AI Is Bad at Disagreeing. I Spent Weeks Trying to Fix That.
Why most LLM-written debates feel like two people politely agreeing, and the specific prompting moves that break the pattern.
The first hundred debates I generated for DebaterX were useless. They were well-written, grammatically correct, thematically coherent. They were also, every single one, collaborative. Two characters assigned to opposite sides of an argument would reliably find common ground by turn four. Everyone left the scene friends. Everyone had learned something.
This is a disaster for a product whose entire purpose is brand rivalries.
The shape of the failure
The pattern was consistent across every frontier model I tested. Gemini, GPT, Claude, all of them. Prompt the model for a debate between Ronald McDonald and the Burger King, and within six turns you'd get something like:
"I think we both bring something valuable to fast food."
"That's a really fair point. Maybe we're more similar than we thought."
"Different customers, different needs, right?"
"I agree completely. Let's put aside our differences."
This is not a debate. It's a corporate retreat. The mascots have lost all conflict and are now discussing business synergy.
Why this happens
It took me three weeks to diagnose the cause, and another two weeks to find a reliable fix. The cause is structural: LLMs are trained via RLHF on human feedback that rewards helpfulness, harmlessness, and harmony. Over millions of training examples, the models learn that conversations ending in agreement score higher than conversations ending in continued conflict.
This is correct for the models' primary use case — helpful general assistants. It breaks in specific creative contexts where conflict is the point. You need to actively fight the training.
What doesn't work
Before I found the fix, I tried several approaches that seem reasonable but don't actually help:
Adding "make this adversarial" to the prompt. The model hears this and writes two turns of adversarial dialogue, then drifts back to harmony anyway. Positive instructions are too soft to override RLHF.
Raising temperature. Higher temperature produces more random output, not more conflict-preserving output. You get jittery agreement instead of stable agreement, which is worse.
Writing more detailed character descriptions. More adjectives don't help. The model averages the adjectives into a reasonable character and then makes the reasonable character reach for reasonable agreement.
Using more capable models. GPT-5, Claude 4.7, Gemini 2.5 — all of them exhibit the same drift toward harmony. Capability doesn't change training-shape biases.
What works: explicit negative rules
The fix turned out to be embarrassingly simple once I found it. Instead of telling the model to be adversarial (positive), tell it what it's forbidden from doing (negative).
The specific rule that broke the pattern:
"Neither character may agree with the other for the full video. Neither character may reach for common ground. The scene must end with both characters in the same positions they held at the start. Disagreement is the entire point of this exercise."

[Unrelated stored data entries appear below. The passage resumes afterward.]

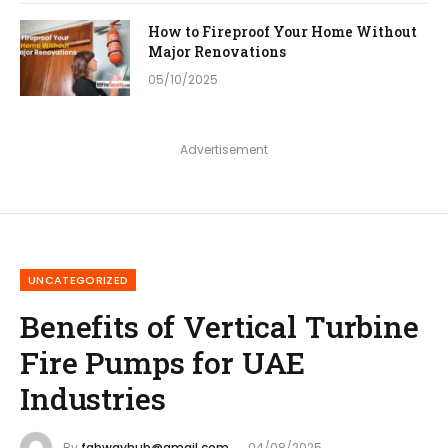
How to Fireproof Your Home Without
Major Renovations
05/10/2025
Advertisement
UNCATEGORIZED
Benefits of Vertical Turbine
Fire Pumps for UAE
Industries
By
fabwayhub@gmail.com
04/08/2025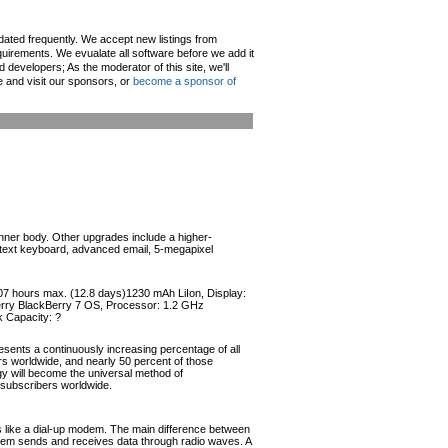
pdated frequently. We accept new listings from
irements. We evualate all software before we add it
d developers; As the moderator of this site, we'll
e and visit our sponsors, or
become a sponsor of
inner body. Other upgrades include a higher-
ll text keyboard, advanced email, 5-megapixel
307 hours max. (12.8 days)1230 mAh LiIon, Display:
Berry BlackBerry 7 OS, Processor: 1.2 GHz
 Capacity: ?
esents a continuously increasing percentage of all
ers worldwide, and nearly 50 percent of those
ogy will become the universal method of
r subscribers worldwide.
like a dial-up modem. The main difference between
odem sends and receives data through radio waves. A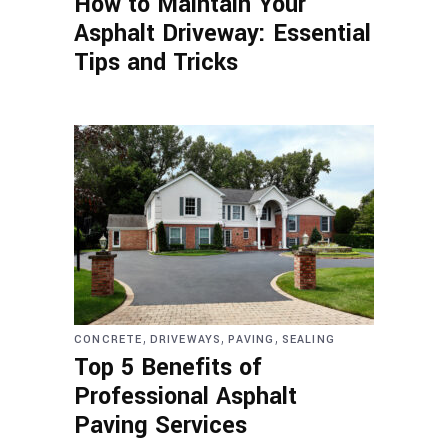
How to Maintain Your
Asphalt Driveway: Essential
Tips and Tricks
,
,
,
CONCRETE
DRIVEWAYS
PAVING
SEALING
Top 5 Benefits of
Professional Asphalt
Paving Services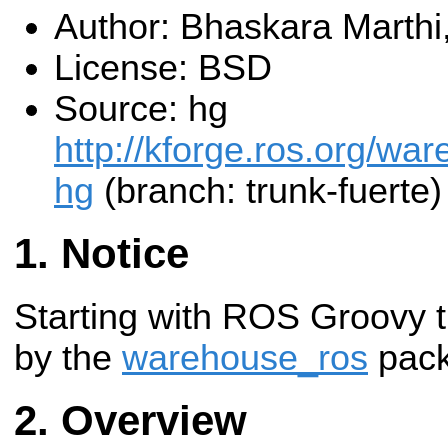
Author: Bhaskara Marthi
License: BSD
Source: hg
http://kforge.ros.org/w
hg
(branch: trunk-fuerte)
Notice
Starting with ROS Groovy t
by the
warehouse_ros
pack
Overview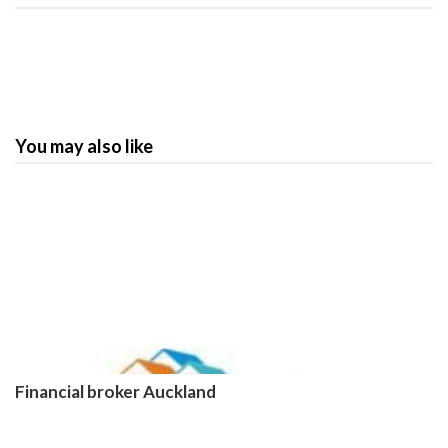
You may also like
Financial broker Auckland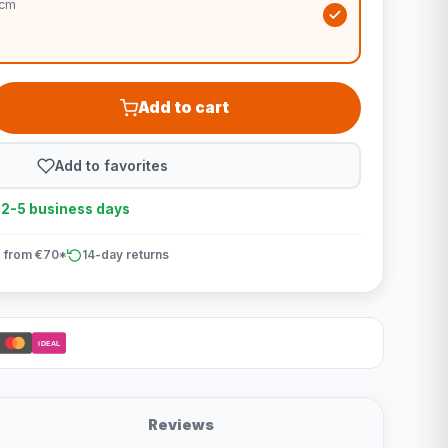
5cm
Add to cart
Add to favorites
n 2-5 business days
 from €70*
14-day returns
iDEAL
Reviews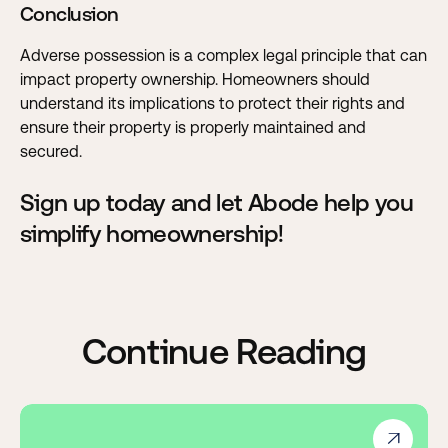
Conclusion
Adverse possession is a complex legal principle that can
impact property ownership. Homeowners should
understand its implications to protect their rights and
ensure their property is properly maintained and
secured.
Sign up today and let Abode help you
simplify homeownership!
Continue Reading
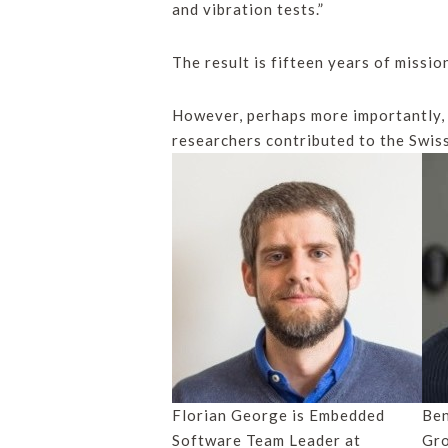
and vibration tests.”
The result is fifteen years of missio
However, perhaps more importantly,
researchers contributed to the Swis
Florian George is Embedded
Ben
Software Team Leader at
Gr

Aggressive language. Explicit prohibitions. Repeated clarification. With these sentences in the system prompt, output quality shifted dramatically. The mascots started staying in conflict. Endings stopped reaching for morals. Debates felt like debates.
Why negative rules beat positive rules
The reason this works: RLHF bias operates on what the model defaults to. When you tell the model "be adversarial," it hears that and tries to comply, but its training keeps pulling back toward harmony. The baseline bias wins.
When you tell the model "do not agree, do not reach for common ground, do not conclude in harmony," the baseline bias has nothing to pull toward. The negative rules close off the default paths. The model is forced to generate conflict-preserving output because that's what's left.
Negative prompts narrow the output space more sharply than positive prompts. For tasks where the model's defaults work against you, negative is the right lever.
The rules I use now
The DebaterX system prompt has 17 negative rules, each one earned by watching the model fail in a specific way. A few highlights:
- "No character may agree with any substantive claim made by another character in the scene."
- "No character may end the scene by changing their position."
- "No character may acknowledge that they are a fictional mascot or reference their own status as advertising."
- "No character may use words longer than four syllables unless the word is a brand name."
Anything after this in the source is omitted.